SGRAイベントの報告

李暉「第70回SGRAフォーラム『木造建築文化財の修復・保存について考える』報告」

2023年2月18日(土)午後1時より第70回SGRAフォーラム「木造建築文化財の修復・保存について考える」を奈良県吉野郡吉野町の金峯山寺(きんぷせんじ)で開催した。国宝・金峯山寺二王門の保存修理工事現場をライブ中継で発信し、世界中のSGRA会員を始め市民も含めて議論の場を設けるというプロジェクトだ。
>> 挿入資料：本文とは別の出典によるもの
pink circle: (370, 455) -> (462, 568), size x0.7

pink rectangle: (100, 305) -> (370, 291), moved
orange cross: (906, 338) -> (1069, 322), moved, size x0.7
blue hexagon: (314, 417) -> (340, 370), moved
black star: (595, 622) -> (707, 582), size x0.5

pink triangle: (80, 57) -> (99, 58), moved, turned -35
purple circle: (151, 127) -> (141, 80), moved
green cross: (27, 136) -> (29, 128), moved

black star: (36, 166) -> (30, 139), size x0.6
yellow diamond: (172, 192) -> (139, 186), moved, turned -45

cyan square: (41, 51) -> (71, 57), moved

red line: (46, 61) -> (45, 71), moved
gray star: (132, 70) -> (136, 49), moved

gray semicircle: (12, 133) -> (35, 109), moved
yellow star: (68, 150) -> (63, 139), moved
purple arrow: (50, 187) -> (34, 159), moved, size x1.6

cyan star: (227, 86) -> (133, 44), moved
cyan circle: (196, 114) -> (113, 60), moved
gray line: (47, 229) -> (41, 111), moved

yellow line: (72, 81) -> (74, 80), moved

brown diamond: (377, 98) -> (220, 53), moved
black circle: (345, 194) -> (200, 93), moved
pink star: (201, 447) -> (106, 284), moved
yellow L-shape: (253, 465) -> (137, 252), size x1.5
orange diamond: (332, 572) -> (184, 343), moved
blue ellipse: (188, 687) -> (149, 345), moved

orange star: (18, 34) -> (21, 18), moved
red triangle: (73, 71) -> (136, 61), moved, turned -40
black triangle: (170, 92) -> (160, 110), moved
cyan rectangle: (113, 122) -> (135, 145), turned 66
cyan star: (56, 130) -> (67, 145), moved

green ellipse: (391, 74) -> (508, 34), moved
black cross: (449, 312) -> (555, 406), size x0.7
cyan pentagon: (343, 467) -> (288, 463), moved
SGRAと日本学術振興会科学研究費基盤研究(C)J190107009「日本と中国における大工道具の比較による東アジア木造建築技術史の基盤構築」(研究代表者:李暉、2014年渥美奨学生)の共催で、ライブ中継はSGRAでは初の試みだった。

 

金峰山修験本宗総本山金峯山寺の五條良知管長猊下のご挨拶でフォーラムの幕が開けた。小雨の中だったが、寺の沿革の説明や聖地でのフォーラム開催の意義を愛情込めて伝えていただいた。その後、奈良県文化財保存事務所の竹口泰生先生が二王門の保存修理現場を案内しながら、フォーラム後半で各国の先生方が討論するための話題を提供された。

 

ライブ中継は奈良県文化財保存事務所・金峯山寺出張所の方々にご協力いただき、二王門北の参道から始まった。外観を見た後で中へ入るというルートを取り、できる限り視聴者が臨場感を味わえるよう工夫した。竹口先生は事業全体の説明から始まり、解体修理に至った原因である地盤沈下の現状を紹介。保存修理にあたっての調査については、特に大工道具による加工痕跡について、初重の軒下にある組物を用いて詳細に説明された。中継の最後は素屋根の3階まで巡り、伐採した木材をいかだ穴付きのままで利用した部材を披露し、往時の建築造営と製材の関係を示す興味深い内容だった。1時間の現場案内は、あっという間に終わったが、普段にない近距離での観察で、多くの視聴者の好奇心を刺激したことだろう。貴重な現場の情報についてメモを取られた方々もたくさんいらしたようだ。

 

後半の討論は京都大学防災研究所の金玟淑氏(2007年渥美奨学生)の司会で進行した。韓国伝統建築修理技術振興財団の姜璿慧先生、中国文化遺産研究院の永昕群先生、京都工芸繊維大学のアレハンドロ・マルティネス先生が研究成果や経験に基づき、各国の伝統建築の保存修理事情を紹介し、二王門の保存修理を始めとする日本との相異についてコメントを頂いた。また、塩原フローニ・フリデリケ氏(BMW Japan、2008年渥美奨学生)からは市民を代表して文化財保存への理解を述べていただき、保存修理に携わっている専門家も多くのことを考えさせられた。

 

最後に視聴者の皆さんからの質問も受け、先生方にご回答いただいた。時間が限られており、すべてに回答することはできなかったが、視聴者と交流を図ることができたと思う。

 

3時間という長時間のフォーラムであったが、先生方は木造建築文化財保存への情熱があふれており、スクリーンを通して誠実で熱い討論が交わされた。その心は視聴者へも伝わったであろう。

 

常に工程に追われる保存修理現場にもかかわらず、多くの要望に応えていただいた竹口先生を始め、研究や調査業務で多忙な先生方へ心より感謝を申し上げたい。最後まで支援していただいたSGRAの存在の意義を改めて実感した。フォーラムには250余名が参加してくださった。皆さまに感謝するとともに少しでもお役立つことができたらと願うばかりである。木造建築文化財の修復・保存に限らず、専門家と市民のギャップはどの業界にもある。今回の試みを機に、多くの方がそのギャップを理解し、少しでも埋めていく意識を高めることができれば幸いである。

 

当日の写真

 

アンケート集計

 

<李暉(り・ほい)LI Hui>

2014年度渥美奨学生。2015年東京大学大学院博士(工学)取得。2014~2018年、奈良県文化財保存事務所仕様調査員として、薬師寺東塔(国宝・奈良県)の保存修理事業に携わった。2018年、奈良文化財研究所アソシエイトフェローとして、平城宮第一次大極殿院復原研究に従事。2023年、奈良女子大学 大和・紀伊半島学研究所古代学・聖地学研究センター協力研究員。専門は中国建築史。著書に、『建築の歴史・様式・社会』(共著、中央公論美術出版、2018)、『中国の建築装飾』(共訳、科学出版社東京、2021)、『中国古典庭園 園冶図解』(監訳、科学出版社東京、2023)など。